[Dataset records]
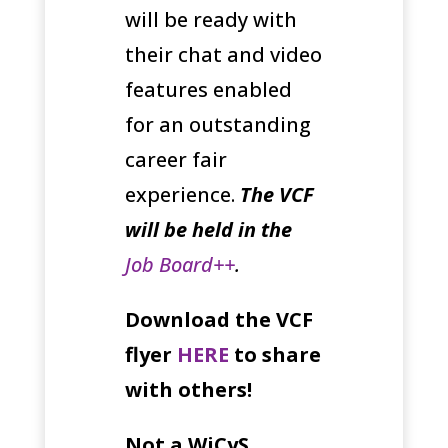
will be ready with
their chat and video
features enabled
for an outstanding
career fair
experience.
The VCF
will be held in the
Job Board++
.
Download the VCF
flyer
HERE
to share
with others!
Not a WiCyS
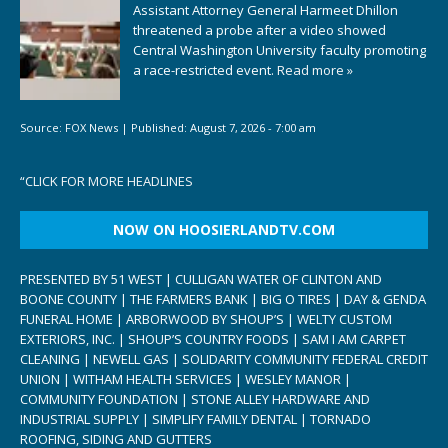
Assistant Attorney General Harmeet Dhillon
threatened a probe after a video showed
Central Washington University faculty promoting
a race-restricted event.
Read more »
Source:
FOX News
|
Published:
August 7, 2026 - 7:00 am
“
CLICK FOR MORE HEADLINES
NOW ON HOOSIERLANDTV.COM
PRESENTED BY 51 WEST | CULLIGAN WATER OF CLINTON AND
BOONE COUNTY | THE FARMERS BANK | BIG O TIRES | DAY & GENDA
FUNERAL HOME | ARBORWOOD BY SHOUP’S | WELTY CUSTOM
EXTERIORS, INC. | SHOUP’S COUNTRY FOODS | SAM I AM CARPET
CLEANING | NEWELL GAS | SOLIDARITY COMMUNITY FEDERAL CREDIT
UNION | WITHAM HEALTH SERVICES | WESLEY MANOR |
COMMUNITY FOUNDATION | STONE ALLEY HARDWARE AND
INDUSTRIAL SUPPLY | SIMPLIFY FAMILY DENTAL | TORNADO
ROOFING, SIDING AND GUTTERS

**What is required**
Every line that contains the string "will" should be returned from the data.

**Answer below**
will be ready with
will be held in the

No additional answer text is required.